Open MPI logo

Open MPI User's Mailing List Archives

  |   Home   |   Support   |   FAQ   |   all Open MPI User's mailing list

Subject: Re: [OMPI users] job runs with mpirun on a node but not if submitted via Torque.
From: Rahul Nabar (rpnabar_at_[hidden])
Date: 2009-03-31 22:18:40


2009/3/31 Ralph Castain <rhc_at_[hidden]>:

> It is very hard to debug the problem with so little information. We

Thanks Ralph! I'm sorry my first post lacked enough specifics. I'll
try my best to fill you guys in on as much debug info as I can.

> regularly run OMPI jobs on Torque without issue.

So do we. In fact on the very same cluster other jobs using the same
code do run fine. Its only this one type of jobs that I am seeing
this strange behavior on. For those more curious, the code I am trying
to run is a computational chemistry code called DACAPO developed at
CAMd at the Technical University of Denemark. Link:
https://wiki.fysik.dtu.dk/dacapo

Hardware Architecture:
Dell rack servers: PowerEdge SC1435.
2.2GHz Opteron 1Ghz. (AMD)
8 cpus per node.

> Are you getting an allocation from somewhere for the nodes?
>If so, are you
> using Moab to get it?

We are using Torque as the scheduler and Maui as the master scheduler.

>Do you have a $PBS_NODEFILE in your environment?

Yes, I do. For a test case I was trying to run on a single node (which
has 8 cpus)

If I cat $PBS_NODEFILE I do get the name "node17" 8 times.

I did dump the environment variables from a running job. I get:
PBS_NODEFILE="/var/spool/torque/aux//4609.uranus.che.foo.edu"

> I have no idea why your processes are crashing when run via Torque - are you
> sure that the processes themselves crash?
>Are they segfaulting - if so, can

Yes, they are indeed segfaulting.
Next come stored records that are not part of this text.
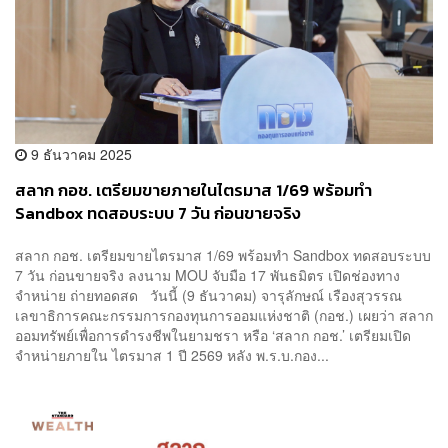
9 ธันวาคม 2025
สลาก กอช. เตรียมขายภายในไตรมาส 1/69 พร้อมทำ
Sandbox ทดสอบระบบ 7 วัน ก่อนขายจริง
สลาก กอช. เตรียมขายไตรมาส 1/69 พร้อมทำ Sandbox ทดสอบระบบ
7 วัน ก่อนขายจริง ลงนาม MOU จับมือ 17 พันธมิตร เปิดช่องทาง
จำหน่าย ถ่ายทอดสด วันนี้ (9 ธันวาคม) จารุลักษณ์ เรืองสุวรรณ
เลขาธิการคณะกรรมการกองทุนการออมแห่งชาติ (กอช.) เผยว่า สลาก
ออมทรัพย์เพื่อการดำรงชีพในยามชรา หรือ ‘สลาก กอช.’ เตรียมเปิด
จำหน่ายภายใน ไตรมาส 1 ปี 2569 หลัง พ.ร.บ.กอง...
And only when I run them through Torque.
########################################
forrtl: error (78): process killed (SIGTERM)
mpirun noticed that job rank 5 with PID 10580 on node node17 exited on
signal 11 (Segmentation fault).
#########################################

Exact same job runs like a charm if I submit it via mprrun on the node
outside of Torque.

> you use gdb to find out where?

I can try that. I haven't used gdb much before. In case it matters the
core executable is a fortran source compiled via the Intel Fortran
Compiler ifort. That executable runs fine for all other cases except
this one.

Maybe this helps more?

-- 
Rahul